Currently PhiloLogic is known to run coherently on databases encoded using the following schemes:

  • MEP - The Model Editions Partnership (Example: The Sanger Archive in our Sample Databases)
  • CES - Corpus Encoding Standard (Example: BBC Urdu Sample - Restricted access)
  • ATE - ARTFL Text Encoding (Examples forthcoming). This is HTML, Dublin Core and optional extensions for pages, notes, sentences, and the like. We specify a small subset of HTML that we will actually do something with and need proper use of <h1-N tags for loading. PhiloLogic is known to load arbitrary HTML, but your mileage may vary. To load ATE and documents that look like ATE: philoload DBNAME texttype=ate and set TextType in philo-db.cfg to ate.

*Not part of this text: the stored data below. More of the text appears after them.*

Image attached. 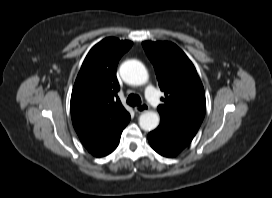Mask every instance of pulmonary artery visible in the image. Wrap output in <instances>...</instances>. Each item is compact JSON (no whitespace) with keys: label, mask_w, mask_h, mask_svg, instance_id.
<instances>
[{"label":"pulmonary artery","mask_w":272,"mask_h":198,"mask_svg":"<svg viewBox=\"0 0 272 198\" xmlns=\"http://www.w3.org/2000/svg\"><path fill=\"white\" fill-rule=\"evenodd\" d=\"M146 96L149 102H151L153 105L159 104V98L155 89L153 88L148 89Z\"/></svg>","instance_id":"1"}]
</instances>
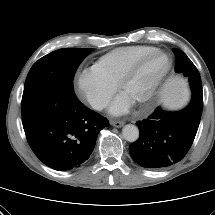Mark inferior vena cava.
Returning <instances> with one entry per match:
<instances>
[{
    "mask_svg": "<svg viewBox=\"0 0 215 215\" xmlns=\"http://www.w3.org/2000/svg\"><path fill=\"white\" fill-rule=\"evenodd\" d=\"M108 105V101H99L98 104H97V108L98 109H103L105 108L106 106Z\"/></svg>",
    "mask_w": 215,
    "mask_h": 215,
    "instance_id": "obj_1",
    "label": "inferior vena cava"
}]
</instances>
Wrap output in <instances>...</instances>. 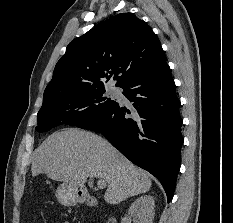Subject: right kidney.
Instances as JSON below:
<instances>
[{"instance_id":"right-kidney-1","label":"right kidney","mask_w":233,"mask_h":223,"mask_svg":"<svg viewBox=\"0 0 233 223\" xmlns=\"http://www.w3.org/2000/svg\"><path fill=\"white\" fill-rule=\"evenodd\" d=\"M128 213L132 215L134 223H153L155 203L153 195H141L131 203Z\"/></svg>"}]
</instances>
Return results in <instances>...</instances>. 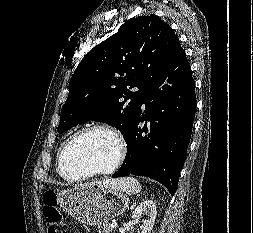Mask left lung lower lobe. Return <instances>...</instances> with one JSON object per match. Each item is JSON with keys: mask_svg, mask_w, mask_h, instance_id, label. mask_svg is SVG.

  • DocBook. Proof of concept only. We loaded the only three samples of literary texts we are able to find. The loader and system could easily be exapnded to handle most of DocBook if there is demand. Not sure that text analysis of the primary use of DocBook, technical documentation, is all that worthwhile. Load and configure with texttype=docbook
  • Plaintext. Tested on Gutenberg (plaintext) and Liberliber documents. Important caveat: input data files MUST be converted to UTF-8 before loading. Load and configure with texttype=plaintext. The loader will try to identify paragraphs, Gutenberg headers and trailers (available but not indexed for searching), "chunkify" the document into reasonable portions, and extract Author/Title info from Gutenberg files.